Filozofia
- Discipline: Philosophy
- Language: English, Slovak, Czech
- Edited by: Jon Stewart

Publication details
- Publisher: Institute of Philosophy, Slovak Academy of Sciences (Slovakia)
- Frequency: Monthly

Standard abbreviations
- ISO 4: Filozofia

Indexing
- ISSN: 0046-385X
- OCLC no.: 643882854

Links
- Journal homepage;

= Filozofia =

Filozofia is an academic journal of philosophy published by the Slovak Academy of Sciences. It publishes articles in Slovak, Czech, and English. The journal's scope includes metaphysics, epistemology, history of philosophy, social philosophy, philosophy of mind, ethics, philosophy of religion, and related disciplines. The journal publishes 6 issues a year (February, April, May, September, October, December). The editor-in-chief is Jon Stewart.
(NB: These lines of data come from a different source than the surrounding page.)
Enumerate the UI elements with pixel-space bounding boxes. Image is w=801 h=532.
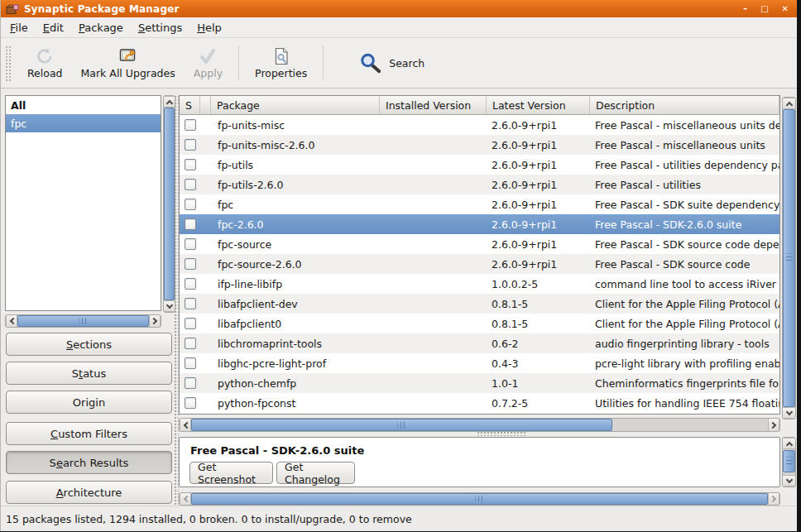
get-screenshot-button[interactable]: Get Screenshot (189, 462, 273, 484)
search-results-button[interactable]: Search Results (6, 451, 172, 474)
package-checkbox[interactable] (185, 278, 196, 290)
column-header-description[interactable]: Description (590, 96, 779, 114)
status-cell (180, 318, 200, 329)
sections-button[interactable]: Sections (6, 333, 172, 356)
origin-button[interactable]: Origin (6, 391, 172, 414)
package-checkbox[interactable] (185, 258, 196, 270)
package-checkbox[interactable] (185, 238, 196, 250)
details-horizontal-scrollbar[interactable] (179, 492, 780, 506)
cell-package: fpc-2.6.0 (211, 218, 380, 231)
menu-edit[interactable]: Edit (36, 19, 71, 36)
scroll-down-button[interactable] (783, 475, 795, 486)
status-cell (180, 278, 200, 290)
menu-package[interactable]: Package (71, 19, 131, 36)
menu-settings[interactable]: Settings (131, 19, 189, 36)
package-checkbox[interactable] (185, 338, 196, 349)
package-checkbox[interactable] (185, 159, 196, 170)
table-horizontal-scrollbar[interactable] (179, 418, 780, 432)
table-row[interactable]: fp-units-misc2.6.0-9+rpi1Free Pascal - m… (180, 115, 779, 135)
package-checkbox[interactable] (185, 318, 196, 329)
search-button[interactable]: Search (350, 49, 434, 77)
scrollbar-thumb[interactable] (783, 450, 795, 472)
status-cell (180, 397, 200, 409)
scroll-up-button[interactable] (783, 98, 795, 109)
table-row[interactable]: python-chemfp1.0-1Cheminformatics finger… (180, 373, 779, 393)
toolbar-grip[interactable] (4, 45, 12, 81)
package-checkbox[interactable] (185, 179, 196, 190)
table-row[interactable]: fpc2.6.0-9+rpi1Free Pascal - SDK suite d… (180, 194, 779, 214)
mnemonic: F (10, 22, 16, 34)
scroll-right-button[interactable] (768, 419, 779, 431)
package-checkbox[interactable] (185, 357, 196, 369)
cell-description: command line tool to access iRiver iFP (590, 278, 779, 290)
scroll-left-button[interactable] (6, 315, 17, 327)
column-header-installed-version[interactable]: Installed Version (380, 96, 487, 114)
properties-button[interactable]: Properties (246, 43, 316, 83)
column-header-latest-version[interactable]: Latest Version (487, 96, 590, 114)
package-checkbox[interactable] (185, 298, 196, 309)
table-row[interactable]: fp-units-misc-2.6.02.6.0-9+rpi1Free Pasc… (180, 135, 779, 155)
package-checkbox[interactable] (185, 377, 196, 389)
menu-file[interactable]: File (2, 19, 36, 36)
table-row[interactable]: libchromaprint-tools0.6-2audio fingerpri… (180, 333, 779, 353)
chevron-down-icon (785, 408, 792, 415)
package-checkbox[interactable] (185, 218, 196, 230)
apply-button[interactable]: Apply (185, 43, 232, 83)
scrollbar-thumb[interactable] (191, 419, 612, 431)
scroll-right-button[interactable] (768, 493, 779, 505)
scroll-up-button[interactable] (783, 438, 795, 449)
table-row[interactable]: fp-utils-2.6.02.6.0-9+rpi1Free Pascal - … (180, 175, 779, 194)
filter-list-horizontal-scrollbar[interactable] (5, 314, 161, 328)
package-checkbox[interactable] (185, 139, 196, 151)
table-row[interactable]: fp-utils2.6.0-9+rpi1Free Pascal - utilit… (180, 155, 779, 175)
scroll-left-button[interactable] (180, 493, 191, 505)
table-row[interactable]: libafpclient00.8.1-5Client for the Apple… (180, 314, 779, 333)
cell-description: Free Pascal - utilities (590, 179, 779, 191)
reload-button[interactable]: Reload (18, 43, 72, 83)
custom-filters-button[interactable]: Custom Filters (6, 422, 172, 445)
scrollbar-track[interactable] (191, 419, 768, 431)
scrollbar-track[interactable] (783, 449, 795, 475)
scroll-down-button[interactable] (783, 407, 795, 419)
scroll-right-button[interactable] (149, 315, 161, 327)
details-vertical-scrollbar[interactable] (782, 437, 796, 487)
table-vertical-scrollbar[interactable] (782, 97, 796, 419)
column-header-icon[interactable] (200, 96, 211, 114)
mark-all-upgrades-button[interactable]: Mark All Upgrades (72, 43, 185, 83)
table-row[interactable]: fpc-source-2.6.02.6.0-9+rpi1Free Pascal … (180, 254, 779, 274)
scrollbar-track[interactable] (17, 315, 149, 327)
status-button[interactable]: Status (6, 362, 172, 385)
cell-description: Free Pascal - utilities dependency pack (590, 159, 779, 171)
filter-item-fpc[interactable]: fpc (6, 114, 161, 132)
package-checkbox[interactable] (185, 397, 196, 409)
search-label: Search (389, 57, 424, 69)
scrollbar-thumb[interactable] (191, 493, 768, 505)
table-row[interactable]: fpc-source2.6.0-9+rpi1Free Pascal - SDK … (180, 234, 779, 254)
cell-description: Free Pascal - SDK source code depend (590, 238, 779, 251)
column-header-s[interactable]: S (180, 96, 200, 114)
architecture-button[interactable]: Architecture (6, 481, 172, 504)
scroll-left-button[interactable] (180, 419, 191, 431)
package-checkbox[interactable] (185, 199, 196, 210)
table-row[interactable]: libafpclient-dev0.8.1-5Client for the Ap… (180, 294, 779, 314)
maximize-icon[interactable]: □ (760, 5, 768, 13)
status-cell (180, 238, 200, 250)
scrollbar-track[interactable] (783, 109, 795, 407)
table-row[interactable]: ifp-line-libifp1.0.0.2-5command line too… (180, 274, 779, 294)
get-changelog-button[interactable]: Get Changelog (276, 462, 355, 484)
scrollbar-track[interactable] (191, 493, 768, 505)
column-header-package[interactable]: Package (211, 96, 380, 114)
apply-label: Apply (194, 67, 223, 79)
pane-splitter-horizontal[interactable] (477, 431, 526, 436)
table-row[interactable]: libghc-pcre-light-prof0.4-3pcre-light li… (180, 353, 779, 373)
window-title: Synaptic Package Manager (24, 3, 180, 15)
package-checkbox[interactable] (185, 119, 196, 131)
scrollbar-thumb[interactable] (783, 109, 795, 407)
scrollbar-thumb[interactable] (17, 315, 149, 327)
table-row[interactable]: fpc-2.6.02.6.0-9+rpi1Free Pascal - SDK-2… (180, 214, 779, 234)
filter-item-all[interactable]: All (6, 96, 161, 114)
table-row[interactable]: python-fpconst0.7.2-5Utilities for handl… (180, 393, 779, 413)
close-icon[interactable]: ✕ (782, 5, 789, 13)
minimize-icon[interactable]: – (743, 5, 747, 13)
menu-help[interactable]: Help (189, 19, 229, 36)
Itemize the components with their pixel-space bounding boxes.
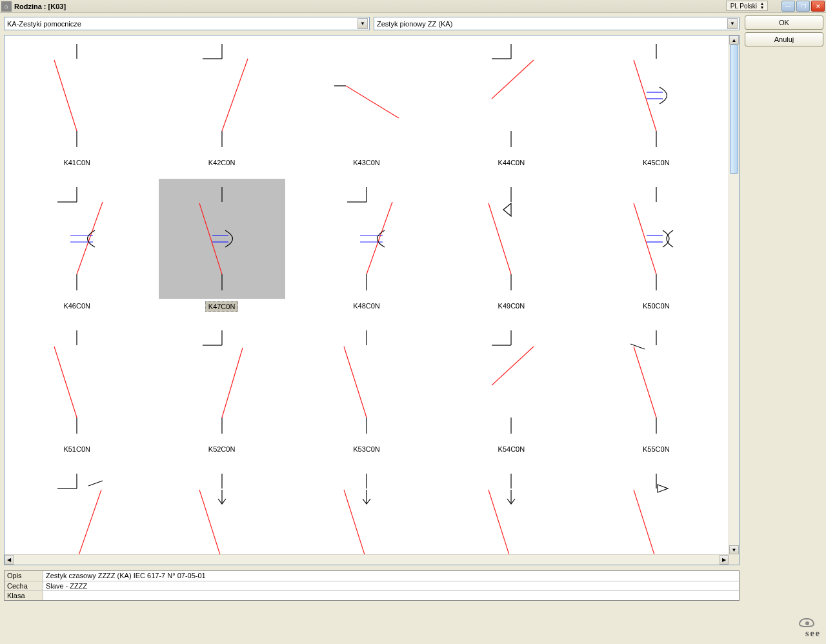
symbol-cell[interactable] [584,465,729,554]
info-opis-label: Opis [5,571,43,581]
category-combo[interactable]: KA-Zestyki pomocnicze ▼ [4,17,370,30]
svg-line-65 [77,490,101,554]
symbol-thumbnail [159,35,285,156]
symbol-thumbnail [14,322,140,442]
symbol-label: K55C0N [640,445,672,454]
chevron-down-icon: ▼ [727,18,738,29]
info-cecha-label: Cecha [5,581,43,590]
symbol-cell[interactable]: K41C0N [5,35,149,179]
cancel-button[interactable]: Anuluj [745,32,823,46]
eye-icon [799,618,814,627]
symbol-cell[interactable]: K51C0N [5,322,149,465]
scroll-thumb[interactable] [730,45,738,174]
symbol-cell[interactable] [439,465,583,554]
svg-line-12 [492,60,534,99]
close-button[interactable]: ✕ [811,1,825,12]
symbol-cell[interactable]: K54C0N [439,322,583,465]
symbol-cell[interactable]: K53C0N [294,322,439,465]
symbol-label: K53C0N [350,445,383,454]
svg-line-60 [634,347,656,418]
symbol-thumbnail [159,322,285,442]
svg-line-2 [54,60,77,131]
symbol-label: K50C0N [640,301,672,310]
symbol-cell[interactable]: K49C0N [439,179,583,322]
symbol-cell[interactable]: K52C0N [149,322,294,465]
language-selector[interactable]: PL Polski ▴▾ [726,1,768,11]
symbol-cell[interactable]: K47C0N [149,179,294,322]
symbol-combo[interactable]: Zestyk pionowy ZZ (KA) ▼ [374,17,740,30]
symbol-cell[interactable] [5,465,149,554]
symbol-combo-value: Zestyk pionowy ZZ (KA) [377,20,452,28]
scroll-up-icon[interactable]: ▲ [729,35,739,45]
symbol-cell[interactable]: K46C0N [5,179,149,322]
symbol-label: K45C0N [640,158,672,167]
info-klasa-value [43,591,739,600]
symbol-thumbnail [448,179,574,299]
svg-line-53 [344,347,367,418]
symbol-thumbnail [448,465,574,554]
symbol-viewer: K41C0NK42C0NK43C0NK44C0NK45C0NK46C0NK47C… [4,35,740,565]
spinner-icon: ▴▾ [761,2,763,10]
info-cecha-value: Slave - ZZZZ [43,581,739,590]
combo-row: KA-Zestyki pomocnicze ▼ Zestyk pionowy Z… [1,14,742,32]
window-title: Rodzina : [K03] [14,3,66,10]
info-opis-value: Zestyk czasowy ZZZZ (KA) IEC 617-7 N° 07… [43,571,739,581]
symbol-label: K54C0N [496,445,528,454]
restore-button[interactable]: ❐ [796,1,810,12]
symbol-label: K44C0N [496,158,528,167]
chevron-down-icon: ▼ [358,18,368,29]
info-klasa-label: Klasa [5,591,43,600]
svg-line-32 [367,202,392,274]
symbol-thumbnail [14,179,140,299]
minimize-button[interactable]: — [781,1,795,12]
symbol-cell[interactable] [149,465,294,554]
svg-line-46 [54,347,77,418]
svg-line-81 [634,490,656,554]
symbol-cell[interactable]: K55C0N [584,322,729,465]
svg-line-21 [77,202,103,274]
category-combo-value: KA-Zestyki pomocnicze [7,20,81,28]
svg-line-8 [346,86,399,118]
symbol-thumbnail [159,465,285,554]
symbol-thumbnail [303,322,430,442]
symbol-thumbnail [593,179,720,299]
scroll-right-icon[interactable]: ▶ [720,555,729,565]
symbol-cell[interactable]: K43C0N [294,35,439,179]
svg-line-41 [634,203,656,274]
symbol-thumbnail [593,465,720,554]
symbol-label: K49C0N [496,301,528,310]
symbol-cell[interactable]: K44C0N [439,35,583,179]
vertical-scrollbar[interactable]: ▲ ▼ [729,35,739,554]
svg-line-50 [222,348,243,418]
symbol-label: K41C0N [61,158,93,167]
main-area: KA-Zestyki pomocnicze ▼ Zestyk pionowy Z… [1,14,742,621]
symbol-thumbnail [448,322,574,442]
symbol-label: K43C0N [350,158,383,167]
ok-button[interactable]: OK [745,15,823,30]
symbol-cell[interactable]: K42C0N [149,35,294,179]
svg-marker-82 [658,485,668,492]
svg-line-26 [199,203,222,274]
svg-marker-38 [503,203,511,216]
symbol-cell[interactable]: K45C0N [584,35,729,179]
symbol-cell[interactable]: K48C0N [294,179,439,322]
symbol-label: K51C0N [61,445,93,454]
scroll-down-icon[interactable]: ▼ [729,545,739,554]
horizontal-scrollbar[interactable]: ◀ ▶ [5,554,729,565]
symbol-thumbnail [303,179,430,299]
symbol-cell[interactable] [294,465,439,554]
symbol-thumbnail [303,35,430,156]
symbol-cell[interactable]: K50C0N [584,179,729,322]
symbol-thumbnail [14,35,140,156]
symbol-label: K42C0N [206,158,238,167]
symbol-label: K52C0N [206,445,238,454]
language-label: PL Polski [730,3,757,10]
symbol-thumbnail [303,465,430,554]
info-table: Opis Zestyk czasowy ZZZZ (KA) IEC 617-7 … [4,570,740,601]
symbol-thumbnail [593,322,720,442]
symbol-label: K47C0N [205,301,239,312]
symbol-grid: K41C0NK42C0NK43C0NK44C0NK45C0NK46C0NK47C… [5,35,729,554]
app-icon: ⌂ [1,1,12,12]
symbol-label: K48C0N [350,301,383,310]
scroll-left-icon[interactable]: ◀ [5,555,14,565]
Articles appearing in Filozofia are indexed in Current Contents®/Arts & Humanities; Web of Science Core Collection (Arts & Humanities Citation Index); SCOPUS; Dietrichs Index Philosophicus; International Bibliography of Periodical Literature on the Humanities and Social Sciences; IBZ – Online (www.gbv.de); IBR – International Bibliography of Book Reviews of Scholarly Literature on the Humanities and Social Sciences; IBR – Online (www.gbv.de); CEJSH (The Central European Journal of Social Sciences and Humanities); EBSCO; Philosopher’s Index; ERIH PLUS; Sherpa Romeo.

The texts published in the journal Filozofia are included in the Slovak National Corpus - a comprehensive database of linguistic data intended for lexicographic, grammatical and stylistic research of the Slovak language. The Slovak National Corpus is administered and scientifically processed by the Ľudovít Štúr Institute of Linguistics SAS, v.v.i.